Section 5: Uncertainty

There is always some degree of uncertainty inherent to any future projections. In order to accurately interpret and apply future projections for planning purposes, it is essential to quantify both the magnitude of the uncertainty as well as the reasons for its existence. Each of the steps involved in generating projections-future scenarios, global modeling, and downscaling-introduces a degree of uncertainty into future projections; how to address this uncertainty is the focus of this section.

It is a well-used axiom that all models are wrong (but some can be useful). The Earth's climate is a complex system. It is only possible to simulate those processes that have been observed and documented. Clearly, there are other feedbacks and forcing factors at work that have yet to be documented. Hence, it is a common tendency to assign most of the range in future projections to model, or scientific, uncertainty.

Future projections will always be limited by scientific understanding of the system being predicted. However, there are other important sources of uncertainty that must be considered; some that can even outweigh model uncertainty for certain variables and time scales.

Sources of Uncertainty in Global and Regional Climate Change

Uncertainty in climate change at the global to regional scale arises primarily due to three different causes: (1) natural variability in the climate system, (2) scientific uncertainty in predicting the response of the Earth's climate system to human-induced change, and (3) socio-economic or scenario uncertainty in predicting future energy choices and hence emissions of heat-trapping gases (Hawkins & Sutton, 2009).

It is important to note that scenario uncertainty is very different, and entirely distinct, from scientific uncertainty in at least two important ways. First, while scientific uncertainty can be reduced through coordinated observational programs and improved physical modeling, scenario uncertainty arises due to our fundamental inability to predict future changes in human behaviour. Scenario uncertainty can only be reduced by the passing of time, as certain choices (such as depletion of a non-renewable resource or implementation of an emissions control policy) eliminate or render certain options less likely. Second, scientific uncertainty is often characterized by a normal distribution, where the mean value is more likely than the outliers.
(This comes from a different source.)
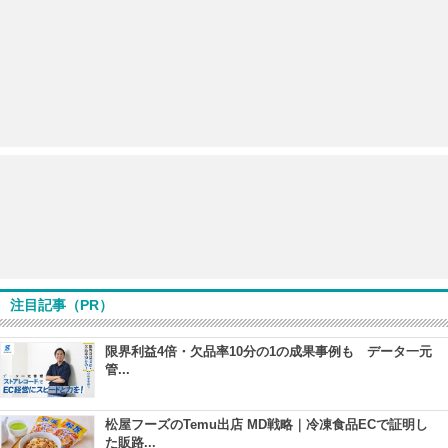
注目記事（PR）
限界利益4倍・欠品率10分の1の成果事例も データ一元
管...
松屋フーズのTemu出店 MD戦略｜冷凍食品ECで証明し
た販路...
Scenario uncertainty, however, hinges primarily on whether or not the primary emitters of heat-trapping gases, including traditionally large emitters such as the United States as well as nations with rapidly-growing contributions such as India and China, will enact binding legislation to reduce their emissions or not. There is no reason per se to assume a mid-range scenario is the most likely. For example, if these nations do enact legislation, then the lower emission scenarios become more probable. If they do not, then the higher scenarios become more probable. The longer such action is delayed, the less likely it becomes to achieve a lower, as compared to a mid-low, scenario because of the carbon dioxide that continues to accumulate in the atmosphere. Hence, scenario uncertainty cannot be considered to be a normal distribution. Rather, the consequences of a lower vs. a higher emissions scenario must be considered independently, in order to isolate the role that human choices are likely to play in determining future impacts.
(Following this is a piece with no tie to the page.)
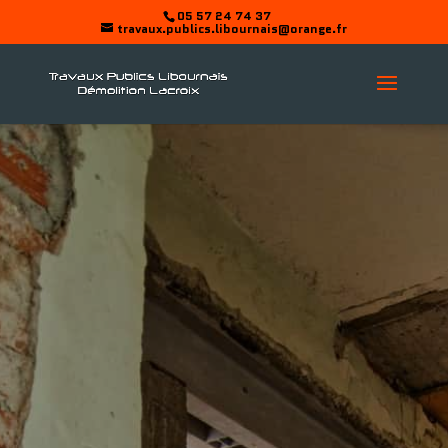
05 57 24 74 37
travaux.publics.libournais@orange.fr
This figure shows the probability distribution of the cross-validated independent time series compared to observed daily (a) maximum temperature (degrees C), (b) minimum temperature (degrees C) and (c) the log of wet day precipitation (cm).  This comparison shows that simulated maximum & minimum temperature tends to match observed values more closely than wet-day precipitation. It also shows how one or two of the 10 global climate models used in this analysis  tend to be outliers, incapable of reproducing the distribution of local temperature or precipitation to the same degree as the majority of the models.
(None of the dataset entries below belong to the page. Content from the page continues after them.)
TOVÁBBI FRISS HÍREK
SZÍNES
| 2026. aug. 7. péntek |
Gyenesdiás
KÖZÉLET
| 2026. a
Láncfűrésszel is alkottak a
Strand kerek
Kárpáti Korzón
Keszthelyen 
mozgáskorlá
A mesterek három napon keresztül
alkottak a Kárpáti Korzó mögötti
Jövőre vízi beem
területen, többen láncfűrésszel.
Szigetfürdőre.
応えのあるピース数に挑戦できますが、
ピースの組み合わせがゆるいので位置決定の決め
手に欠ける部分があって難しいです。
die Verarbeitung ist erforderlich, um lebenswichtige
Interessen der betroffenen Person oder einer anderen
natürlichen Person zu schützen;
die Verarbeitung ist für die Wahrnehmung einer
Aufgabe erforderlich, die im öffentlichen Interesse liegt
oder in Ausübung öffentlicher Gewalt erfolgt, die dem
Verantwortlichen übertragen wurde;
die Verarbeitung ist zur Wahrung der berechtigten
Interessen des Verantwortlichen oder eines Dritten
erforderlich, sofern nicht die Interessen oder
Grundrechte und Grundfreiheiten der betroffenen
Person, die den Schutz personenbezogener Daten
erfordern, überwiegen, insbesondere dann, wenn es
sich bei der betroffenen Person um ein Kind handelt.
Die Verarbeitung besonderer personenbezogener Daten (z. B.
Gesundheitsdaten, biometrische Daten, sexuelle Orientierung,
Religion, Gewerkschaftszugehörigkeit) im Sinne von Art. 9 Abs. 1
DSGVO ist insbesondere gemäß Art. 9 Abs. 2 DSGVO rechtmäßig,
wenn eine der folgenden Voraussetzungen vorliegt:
Figure 5.1. Percentage of uncertainty in future temperature projections one decade in the future (top row), four decades in the future (middle row) and nine decades in the future (bottom row) that can be attributed to natural variability (left column), model uncertainty (center column), and scenario uncertainty (right column). Source: Hawkins & Sutton, 2009.

Figure 5.1 illustrates how, over timescales of years to several decades, natural chaotic variability is the most important source of uncertainty. By mid-century, scientific or model uncertainty is the largest contributor to the range in projected temperature and precipitation change. By the end of the century, scenario uncertainty is most important for temperature projections, while model uncertainty continues as the dominant source of uncertainty in precipitation. This is consistent with the results of the projections for the Mobile Bay region discussed in this report, where there is a significant difference between the changes projected under higher vs. lower scenarios for temperature-based metrics, but little difference for precipitation-based metrics.

Dealing with Uncertainty

The first source of uncertainty can be addressed by always averaging or otherwise sampling from the statistical distribution of future projections over a climatological period - typically, 20 to 30 years. In other words, the average winter temperature should be averaged over several decades, as should the coldest day of the year. No time stamp more precise than 20 to 30 years should ever be assigned to any future projection. In this report and accompanying data files, simulations are always averaged over four 30-year climatological time periods: historical (1980-2009), near-term (2010-2039), mid-century (2040-2069) and end-of-century (2070-2099).

The second source of uncertainty, model or scientific uncertainty, can be addressed by using multiple global climate models to simulate the response of the climate system to human-induced change (here, 10 models for the B1 and A2 scenarios, 4 models for A1FI as that is all that were available at the time of publication). As noted above, the climate models used here cover a range of climate sensitivity; they also cover an even wider range of precipitation projections, particularly at the local to regional scale.

Again, while no model is perfect, most models are useful. Only models that demonstratively fail to reproduce the basic features of large-scale climate dynamics (e.g., the Jet Stream or El Niño) should be eliminated from consideration, as multiple studies have convincingly demonstrated that the average of an ensemble of simulations from a range of climate models (even ones of varied ability) is generally closer to reality than the simulations from one individual model, even one deemed "good" when evaluated on its performance over a given region (e.g., Weigel et al., 2010; Knutti, 2010). Hence, wherever possible, impacts should be summarized in terms of the values resulting from multiple climate models while uncertainty estimates can be derived from the range or variance in model projections. This is why most plots in this report show both multi-model mean values as well as a range of uncertainty around each value.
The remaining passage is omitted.